If you compile in release mode, VS will not even make the multiplication, it will infer immediately the result.
deleted
unsigned long long foo(int factor)
{
return (unsigned long long)0x77777777*factor;
}
int main()
{
unsigned long long value=foo(0x12345678);
printf("Result: %llu\nexpected: 612158616795740616", value);
getchar();
return 0;
}
_main PROC ; COMDAT
; Line 12
push ebp
mov ebp, esp
and esp, -8 ; fffffff8H
; Line 14
push 142529284 ; 087ed304H
push -1001522744 ; c44df9c8H
push OFFSET ??_C@_0CM@MAJDCJPD@Result?3?5?5?5?$CFllu?6expected?3?56121586@
call _printf
add esp, 12 ; 0000000cH
; Line 15
call DWORD PTR __imp__getchar
; Line 16
xor eax, eax
; Line 17
mov esp, ebp
pop ebp
ret 0
_main ENDP
Quote from: aw27 on April 22, 2018, 02:52:24 AMIf you compile in release mode, VS will not even make the multiplication, it will infer immediately the result.
Right, and that is of course very helpful when analysing this problem ;)
If you got problems use debug mode.
Even in release mode there are various possibilities to make it call the useless function, you will find them if you want.
Quote from: aw27 on April 22, 2018, 03:13:05 AMEven in release mode there are various possibilities to make it call the useless function, you will find them if you want.
Note that gcc doesn't have a "release mode" and a "debug mode" (https://stackoverflow.com/questions/1534912/how-to-build-in-release-mode-with-optimizations-in-gcc)

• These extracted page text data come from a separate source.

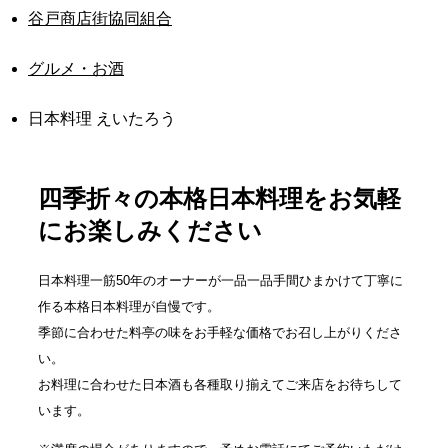
谷戸商店街協同組合
グルメ・お酒
日本料理 えいたろう
四季折々の本格日本料理をお気軽
にお楽しみください
日本料理一筋50年のオーナーが一品一品手間ひまかけて丁寧に
作る本格日本料理が自慢です。
季節に合わせた料亭の味をお手軽な価格でお召し上がりくださ
い。
お料理に合わせた日本酒も各種取り揃えてご来店をお待ちして
います。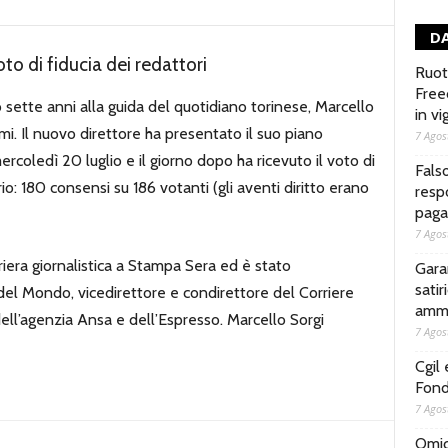
DA
oto di fiducia dei redattori
Ruoto
Free
sette anni alla guida del quotidiano torinese, Marcello
in vi
lmi. Il nuovo direttore ha presentato il suo piano
7 Agos
ercoledì 20 luglio e il giorno dopo ha ricevuto il voto di
Fals
rio: 180 consensi su 186 votanti (gli aventi diritto erano
respo
pagar
7 Agos
riera giornalistica a Stampa Sera ed è stato
Gara
satir
del Mondo, vicedirettore e condirettore del Corriere
ammo
ell’agenzia Ansa e dell’Espresso. Marcello Sorgi
7 Agos
Cgil
Fond
7 Agos
Omici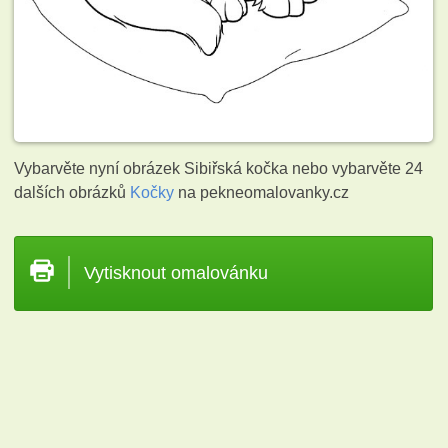
Vybarvěte nyní obrázek Sibiřská kočka nebo vybarvěte 24
dalších obrázků
Kočky
na pekneomalovanky.cz
Vytisknout omalovánku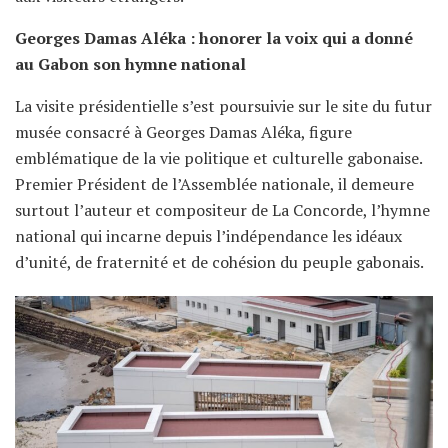
Georges Damas Aléka : honorer la voix qui a donné
au Gabon son hymne national
La visite présidentielle s’est poursuivie sur le site du futur
musée consacré à Georges Damas Aléka, figure
emblématique de la vie politique et culturelle gabonaise.
Premier Président de l’Assemblée nationale, il demeure
surtout l’auteur et compositeur de La Concorde, l’hymne
national qui incarne depuis l’indépendance les idéaux
d’unité, de fraternité et de cohésion du peuple gabonais.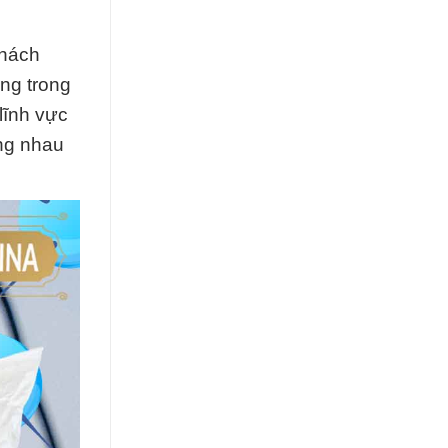
khách
ng trong
lĩnh vực
ng nhau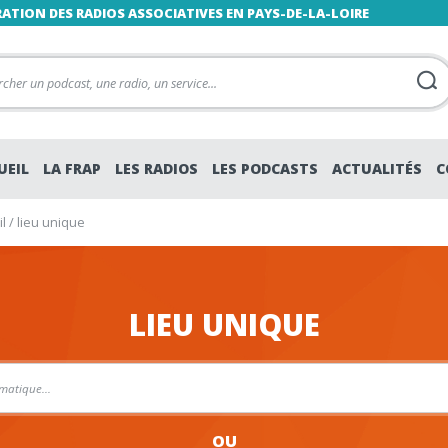
RATION DES RADIOS ASSOCIATIVES EN PAYS-DE-LA-LOIRE
UEIL
LA FRAP
LES RADIOS
LES PODCASTS
ACTUALITÉS
C
l
/
lieu unique
LIEU UNIQUE
OU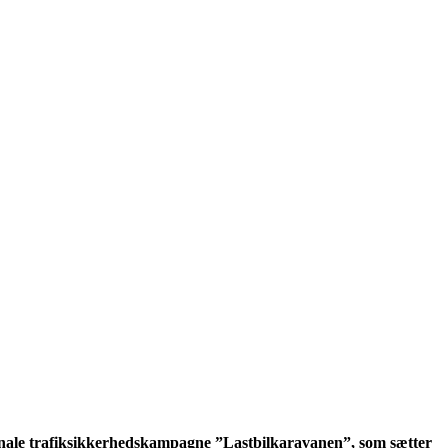
ationale trafiksikkerhedskampagne ”Lastbilkaravanen”, som sætter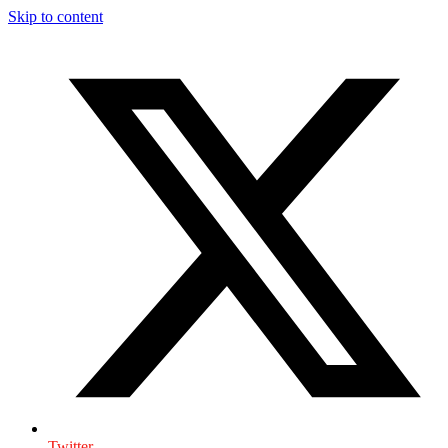
Skip to content
Twitter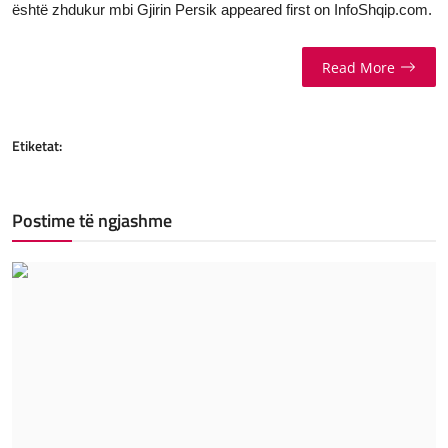
është zhdukur mbi Gjirin Persik
appeared first on
InfoShqip.com
.
Read More
Etiketat:
Postime të ngjashme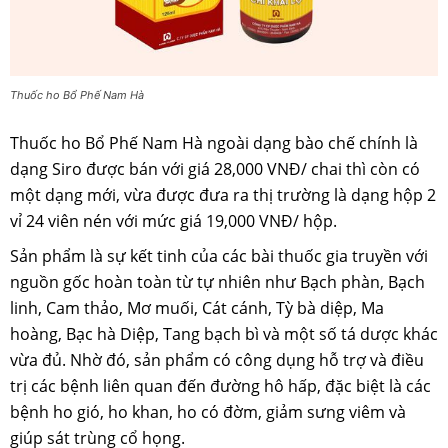
Thuốc ho Bổ Phế Nam Hà
Thuốc ho Bổ Phế Nam Hà ngoài dạng bào chế chính là
dạng Siro được bán với giá 28,000 VNĐ/ chai thì còn có
một dạng mới, vừa được đưa ra thị trường là dạng hộp 2
vỉ 24 viên nén với mức giá 19,000 VNĐ/ hộp.
Sản phẩm là sự kết tinh của các bài thuốc gia truyền với
nguồn gốc hoàn toàn từ tự nhiên như Bạch phàn, Bạch
linh, Cam thảo, Mơ muối, Cát cánh, Tỳ bà diệp, Ma
hoàng, Bạc hà Diệp, Tang bạch bì và một số tá dược khác
vừa đủ. Nhờ đó, sản phẩm có công dụng hỗ trợ và điều
trị các bệnh liên quan đến đường hô hấp, đặc biệt là các
bệnh ho gió, ho khan, ho có đờm, giảm sưng viêm và
giúp sát trùng cổ họng.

Yeah, these modern compilers are incredibly clever, right? Even with -O1 it plays already foul. One would have to set up a testbed summing up
foo(randomvalue) to force the compiler to do a proper job. No time for that today, though...
All right, if you have no time, let's leave that for now. :biggrin:
I know that GCC has not release but I don't use it in Windows, although I have cygwin and eclipse installed.
Well, actually I use it when I do avr or arm but I barely notice.
deleted
it would be nice to have an explanation of what happens to variables put before main under the hood and is it really necessary to create a buffer and align pointer/eax to be able to inline asm movaps xmm0,var1234,mulps xmm0,var5678,movaps var1234,xmm0?in C++